- [Data for analysis]:
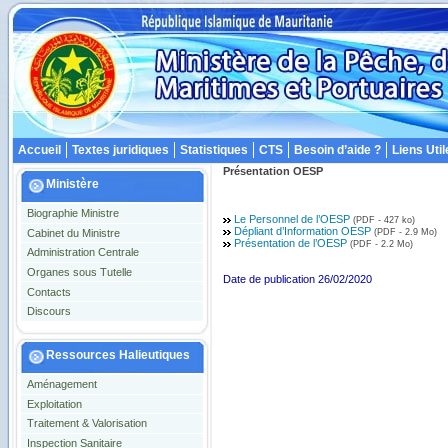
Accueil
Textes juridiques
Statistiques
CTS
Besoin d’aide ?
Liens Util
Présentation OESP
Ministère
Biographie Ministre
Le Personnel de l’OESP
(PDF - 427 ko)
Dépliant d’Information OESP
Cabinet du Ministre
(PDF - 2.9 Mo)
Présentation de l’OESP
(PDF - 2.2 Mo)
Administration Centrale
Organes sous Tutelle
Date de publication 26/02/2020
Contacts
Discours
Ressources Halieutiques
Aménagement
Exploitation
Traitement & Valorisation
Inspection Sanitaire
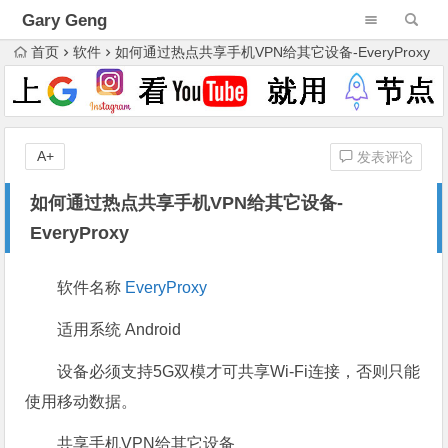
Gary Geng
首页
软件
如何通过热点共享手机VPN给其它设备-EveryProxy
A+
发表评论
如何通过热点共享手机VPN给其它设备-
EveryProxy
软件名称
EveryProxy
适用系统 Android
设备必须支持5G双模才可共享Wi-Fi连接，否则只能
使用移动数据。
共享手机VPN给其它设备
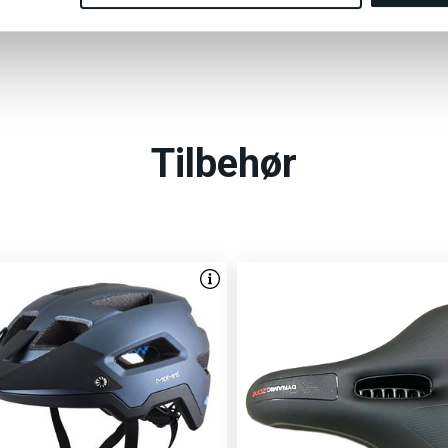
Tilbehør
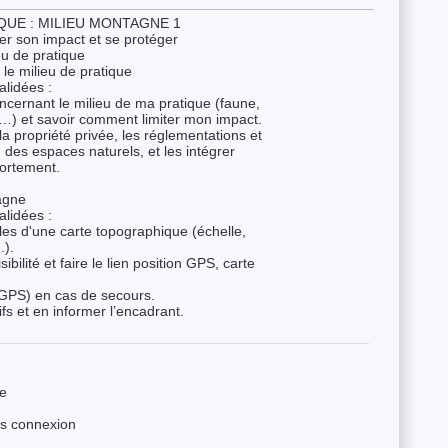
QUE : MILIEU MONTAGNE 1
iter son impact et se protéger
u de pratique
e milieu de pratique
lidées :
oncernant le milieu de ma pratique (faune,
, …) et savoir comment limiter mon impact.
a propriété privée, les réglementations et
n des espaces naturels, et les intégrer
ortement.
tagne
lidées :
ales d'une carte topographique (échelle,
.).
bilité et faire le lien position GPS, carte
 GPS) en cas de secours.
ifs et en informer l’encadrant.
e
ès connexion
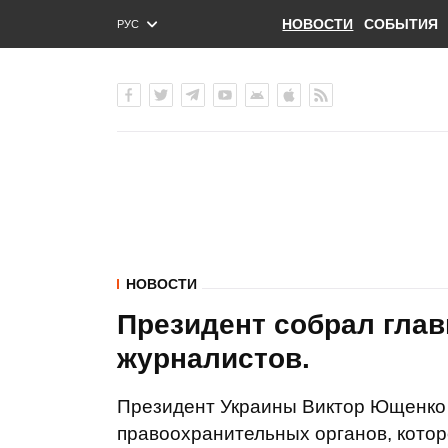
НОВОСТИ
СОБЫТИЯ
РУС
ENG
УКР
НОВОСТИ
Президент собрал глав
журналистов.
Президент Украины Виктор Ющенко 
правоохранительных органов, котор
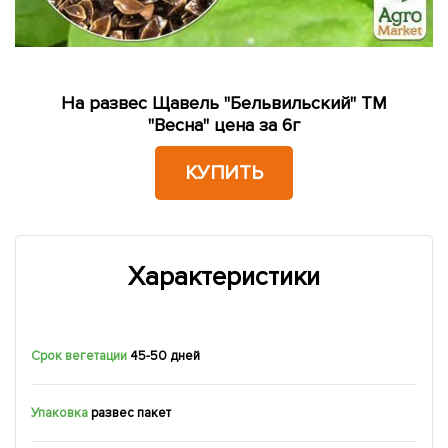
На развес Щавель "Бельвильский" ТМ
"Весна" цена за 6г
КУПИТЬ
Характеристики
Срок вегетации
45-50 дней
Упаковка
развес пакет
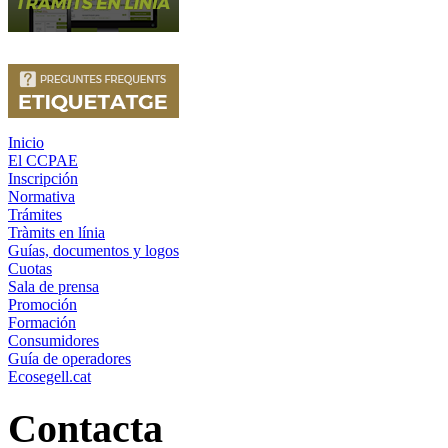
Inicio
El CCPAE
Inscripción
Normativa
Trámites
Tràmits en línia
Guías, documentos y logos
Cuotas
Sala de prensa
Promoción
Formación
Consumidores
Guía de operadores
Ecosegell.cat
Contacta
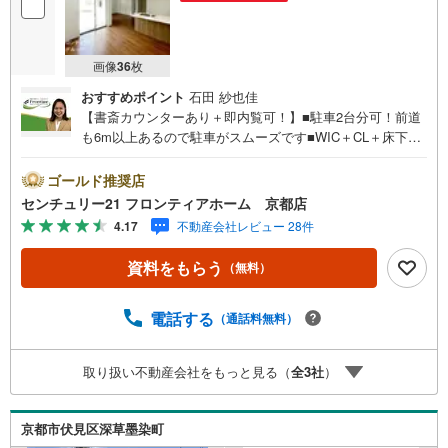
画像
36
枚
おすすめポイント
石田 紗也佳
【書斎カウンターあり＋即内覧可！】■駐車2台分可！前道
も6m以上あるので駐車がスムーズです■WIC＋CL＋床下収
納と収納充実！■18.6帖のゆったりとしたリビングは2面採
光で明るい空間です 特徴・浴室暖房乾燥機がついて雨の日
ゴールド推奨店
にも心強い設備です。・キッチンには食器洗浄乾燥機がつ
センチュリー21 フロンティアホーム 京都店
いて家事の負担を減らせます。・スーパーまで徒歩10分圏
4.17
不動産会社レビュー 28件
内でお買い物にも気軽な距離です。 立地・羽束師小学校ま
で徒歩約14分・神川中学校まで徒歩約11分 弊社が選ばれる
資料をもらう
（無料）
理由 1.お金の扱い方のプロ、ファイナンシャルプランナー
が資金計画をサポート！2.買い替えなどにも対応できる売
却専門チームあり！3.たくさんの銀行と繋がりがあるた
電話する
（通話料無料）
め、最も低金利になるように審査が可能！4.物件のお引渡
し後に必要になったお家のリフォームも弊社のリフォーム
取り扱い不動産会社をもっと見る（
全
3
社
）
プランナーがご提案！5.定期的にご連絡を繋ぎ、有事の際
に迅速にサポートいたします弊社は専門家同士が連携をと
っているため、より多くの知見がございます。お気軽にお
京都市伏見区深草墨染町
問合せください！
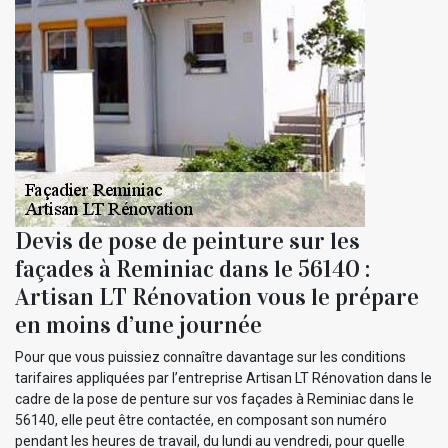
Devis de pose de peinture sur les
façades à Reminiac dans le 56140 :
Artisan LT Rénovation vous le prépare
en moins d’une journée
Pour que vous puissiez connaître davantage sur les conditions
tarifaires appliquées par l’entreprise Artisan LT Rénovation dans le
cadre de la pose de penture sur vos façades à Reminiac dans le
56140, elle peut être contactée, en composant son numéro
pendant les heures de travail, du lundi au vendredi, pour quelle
--
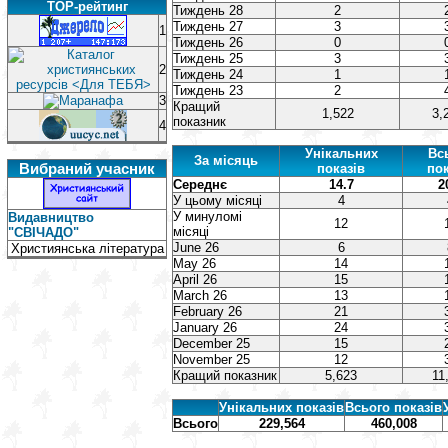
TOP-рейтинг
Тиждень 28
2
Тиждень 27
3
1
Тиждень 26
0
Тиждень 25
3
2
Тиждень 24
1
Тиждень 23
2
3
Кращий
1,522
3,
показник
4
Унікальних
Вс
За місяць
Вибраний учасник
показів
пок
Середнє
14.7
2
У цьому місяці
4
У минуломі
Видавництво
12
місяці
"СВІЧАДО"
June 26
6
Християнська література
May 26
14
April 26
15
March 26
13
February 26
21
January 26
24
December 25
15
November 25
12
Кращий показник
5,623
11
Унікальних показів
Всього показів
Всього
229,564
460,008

- [Problem to solve]:
To complete this exercise, transcribe exactly the lines above from the one that holds "(PDF - 2.2 Mo)" through the one that holds "iter son impact et se protéger". Pictures stay out.

- [Task response]:
(PDF - 2.2 Mo)
Administration Centrale
Organes sous Tutelle
Date de publication 26/02/2020
Contacts
Discours
Ressources Halieutiques
Aménagement
Exploitation
Traitement & Valorisation
Inspection Sanitaire
Gary Geng
首页
软件
如何通过热点共享手机VPN给其它设备-EveryProxy
A+
发表评论
如何通过热点共享手机VPN给其它设备-
EveryProxy
软件名称
EveryProxy
适用系统 Android
设备必须支持5G双模才可共享Wi-Fi连接，否则只能
使用移动数据。
共享手机VPN给其它设备
Tilbehør
QUE : MILIEU MONTAGNE 1
iter son impact et se protéger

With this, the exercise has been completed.